Nessa vida que até um espartano acharia dura tem, entretanto, um luxo: as espingardas e os cães de caça. Compram-nas das mais caras, por vários contos de réis, nunca lhes falta munição especial, que mandam vir até de avião. E os cachorros perdigueiros ou cães da terra, mas sempre grandes e sempre magros, chegam a dar três contos de réis; isso mesmo vi oferecerem por um cachorro à toa na aparência, mas muito simpático, magrelão de pelo castanho-escuro por nome Fumo ― e por sinal o dono enjeitou a oferta.

No seu rancho solitário, vive o meu amigo da caça e da pesca no Ivaí. Mata antas, cuja carne é o principal alimento da família, mata veados, onças e, principalmente, procura matar lontras para lhes vender as peles. Pesca dourados e peixes mais miúdos ―  isso também só para a panela. A abundância de carne e peixe é lá tão grande que o rancho já tem um certo fartum de açougue. Não planta nada, a mata lhe brota ao pé da casa, como um paredão verde. Não cria, mesmo porque os bichos bravos lhe matariam o que criasse. Não sei como pretende casar a filha moça que passa o ano inteiro sem ver cristão ou bugre que seja. Agora tem um hóspede, um caçador que levou um tiro perdido na cabeça, ofendeu o juízo, ficou feito criança, sem falar nem fazer nada por si. Encostou-se no rancho, o pessoal teve dó, toma conta dele, sem nada esperar em troca, pois parece que o desgraçado não tem entendimento sequer para ficar agradecido. Pelo contrário, até arrisca um dia a doidice apertar e ele fazer alguma arte irremediável. E imagine se isso suceder num dia em que as mulheres estiverem sozinhas em casa como quase sempre acontece.

Eles, porém, não têm medo. Falou-se nisso e a resposta é que, fosse o caso de ter medo, também poderia uma onça doida descer em cima delas, uma sucuri sair de dentro do rio, um jacaré pegá-las na beira d’água enquanto lavam roupa.
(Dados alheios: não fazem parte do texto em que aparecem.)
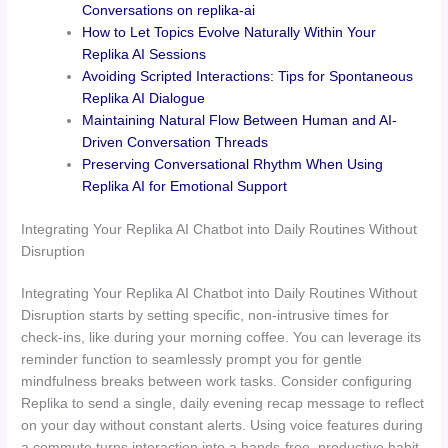
Conversations on replika-ai
How to Let Topics Evolve Naturally Within Your
Replika AI Sessions
Avoiding Scripted Interactions: Tips for Spontaneous
Replika AI Dialogue
Maintaining Natural Flow Between Human and AI-
Driven Conversation Threads
Preserving Conversational Rhythm When Using
Replika AI for Emotional Support
Integrating Your Replika AI Chatbot into Daily Routines Without
Disruption
Integrating Your Replika AI Chatbot into Daily Routines Without
Disruption starts by setting specific, non-intrusive times for
check-ins, like during your morning coffee. You can leverage its
reminder function to seamlessly prompt you for gentle
mindfulness breaks between work tasks. Consider configuring
Replika to send a single, daily evening recap message to reflect
on your day without constant alerts. Using voice features during
a commute turns interaction into a hands-free, productive habit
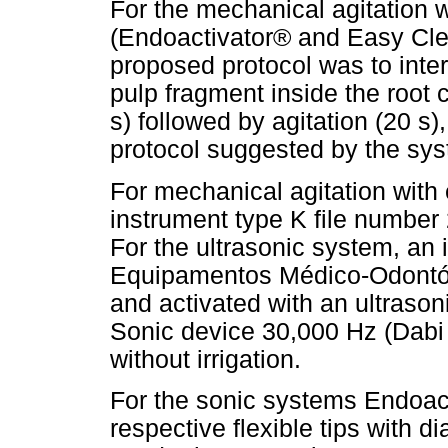
For the mechanical agitation w
(Endoactivator® and Easy Clea
proposed protocol was to inte
pulp fragment inside the root c
s) followed by agitation (20 s)
protocol suggested by the sy
For mechanical agitation with 
instrument type K file number 
For the ultrasonic system, an
Equipamentos Médico-Odontólo
and activated with an ultrason
Sonic device 30,000 Hz (Dabi 
without irrigation.
For the sonic systems Endoac
respective flexible tips with 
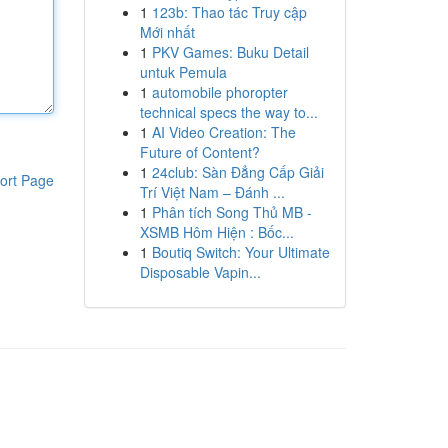
1
123b: Thao tác Truy cập
Mới nhất
1
PKV Games: Buku Detail
untuk Pemula
1
automobile phoropter
technical specs the way to...
1
AI Video Creation: The
Future of Content?
1
24club: Sàn Đẳng Cấp Giải
ort Page
Trí Việt Nam – Đánh ...
1
Phân tích Song Thủ MB -
XSMB Hôm Hiện : Bốc...
1
Boutiq Switch: Your Ultimate
Disposable Vapin...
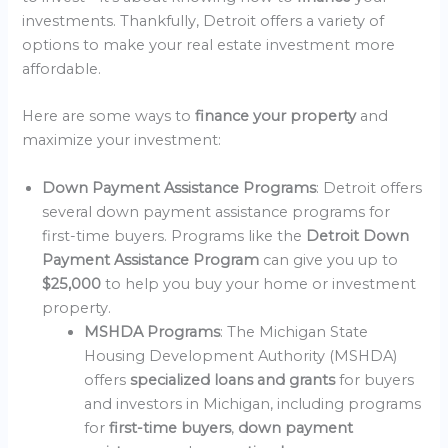
investments. Thankfully, Detroit offers a variety of
options to make your real estate investment more
affordable.
Here are some ways to
finance your property
and
maximize your investment:
Down Payment Assistance Programs
: Detroit offers
several down payment assistance programs for
first-time buyers. Programs like the
Detroit Down
Payment Assistance Program
can give you up to
$25,000
to help you buy your home or investment
property.
MSHDA Programs
: The Michigan State
Housing Development Authority (MSHDA)
offers
specialized loans and grants
for buyers
and investors in Michigan, including programs
for
first-time buyers
,
down payment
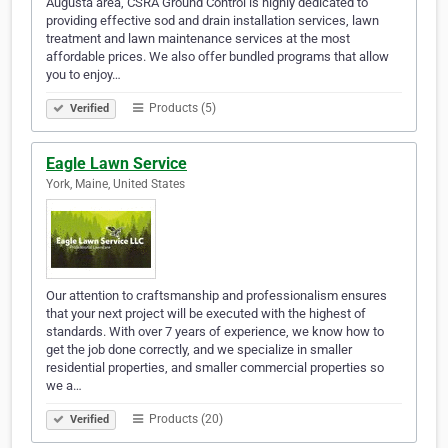
Augusta area, CSRA Ground Control is highly dedicated to
providing effective sod and drain installation services, lawn
treatment and lawn maintenance services at the most
affordable prices. We also offer bundled programs that allow
you to enjoy…
Products (5)
Verified
Eagle Lawn Service
York, Maine, United States
Our attention to craftsmanship and professionalism ensures
that your next project will be executed with the highest of
standards. With over 7 years of experience, we know how to
get the job done correctly, and we specialize in smaller
residential properties, and smaller commercial properties so
we a…
Products (20)
Verified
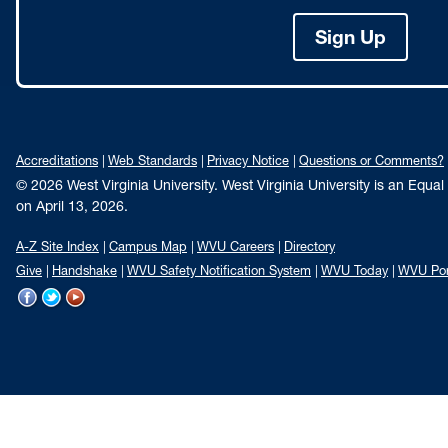
Sign Up
Accreditations
Web Standards
Privacy Notice
Questions or Comments?
© 2026 West Virginia University. West Virginia University is an Equa
on April 13, 2026.
A-Z Site Index
Campus Map
WVU Careers
Directory
Give
Handshake
WVU Safety Notification System
WVU Today
WVU Por
WVU
WVU
WVU
on
on
on
Facebook
Twitter
YouTube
Por isso mesmo sabem atirar tão bem quanto um homem. E ademais, se um vivente fica louco e ataca aos outros, desconhecendo os seus semelhantes, pode sem pecado levar tiro como qualquer bicho bravo, porque, afinal de contas, a loucura lhe tirando o entendimento tirou-lhe também os direitos de cristão. Será o mesmo que matar uma onça.